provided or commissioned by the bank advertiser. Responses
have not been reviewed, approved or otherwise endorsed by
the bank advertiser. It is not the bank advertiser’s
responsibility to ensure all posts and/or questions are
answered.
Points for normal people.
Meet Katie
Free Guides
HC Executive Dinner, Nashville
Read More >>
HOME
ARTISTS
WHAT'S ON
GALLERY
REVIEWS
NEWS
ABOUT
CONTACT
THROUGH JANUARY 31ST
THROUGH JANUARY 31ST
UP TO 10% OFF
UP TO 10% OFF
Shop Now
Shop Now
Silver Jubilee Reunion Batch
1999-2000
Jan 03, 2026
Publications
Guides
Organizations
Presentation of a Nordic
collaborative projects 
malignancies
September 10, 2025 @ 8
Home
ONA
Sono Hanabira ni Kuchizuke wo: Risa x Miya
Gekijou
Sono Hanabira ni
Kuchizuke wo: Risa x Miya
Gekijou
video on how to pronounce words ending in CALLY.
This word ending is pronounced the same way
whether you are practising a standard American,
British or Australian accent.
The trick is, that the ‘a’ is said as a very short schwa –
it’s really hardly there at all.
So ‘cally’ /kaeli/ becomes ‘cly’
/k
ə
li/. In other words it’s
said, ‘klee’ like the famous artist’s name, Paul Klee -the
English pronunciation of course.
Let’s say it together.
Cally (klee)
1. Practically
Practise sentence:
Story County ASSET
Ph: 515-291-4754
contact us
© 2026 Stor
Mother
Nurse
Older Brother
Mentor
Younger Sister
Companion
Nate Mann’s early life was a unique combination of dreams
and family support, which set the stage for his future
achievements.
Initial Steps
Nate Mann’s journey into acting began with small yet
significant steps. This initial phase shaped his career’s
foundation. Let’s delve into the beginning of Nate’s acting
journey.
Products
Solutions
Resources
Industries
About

--------

▶ Your assignment
All the records above need to be output exactly, with none omitted.

▶ Final answer
provided or commissioned by the bank advertiser. Responses
have not been reviewed, approved or otherwise endorsed by
the bank advertiser. It is not the bank advertiser’s
responsibility to ensure all posts and/or questions are
answered.
Points for normal people.
Meet Katie
Free Guides
HC Executive Dinner, Nashville
Read More >>
HOME
ARTISTS
WHAT'S ON
GALLERY
REVIEWS
NEWS
ABOUT
CONTACT
THROUGH JANUARY 31ST
THROUGH JANUARY 31ST
UP TO 10% OFF
UP TO 10% OFF
Shop Now
Shop Now
Silver Jubilee Reunion Batch
1999-2000
Jan 03, 2026
Publications
Guides
Organizations
Presentation of a Nordic
collaborative projects 
malignancies
September 10, 2025 @ 8
Home
ONA
Sono Hanabira ni Kuchizuke wo: Risa x Miya
Gekijou
Sono Hanabira ni
Kuchizuke wo: Risa x Miya
Gekijou
video on how to pronounce words ending in CALLY.
This word ending is pronounced the same way
whether you are practising a standard American,
British or Australian accent.
The trick is, that the ‘a’ is said as a very short schwa –
it’s really hardly there at all.
So ‘cally’ /kaeli/ becomes ‘cly’
/k
ə
li/. In other words it’s
said, ‘klee’ like the famous artist’s name, Paul Klee -the
English pronunciation of course.
Let’s say it together.
Cally (klee)
1. Practically
Practise sentence:
Story County ASSET
Ph: 515-291-4754
contact us
© 2026 Stor
Mother
Nurse
Older Brother
Mentor
Younger Sister
Companion
Nate Mann’s early life was a unique combination of dreams
and family support, which set the stage for his future
achievements.
Initial Steps
Nate Mann’s journey into acting began with small yet
significant steps. This initial phase shaped his career’s
foundation. Let’s delve into the beginning of Nate’s acting
journey.
Products
Solutions
Resources
Industries
About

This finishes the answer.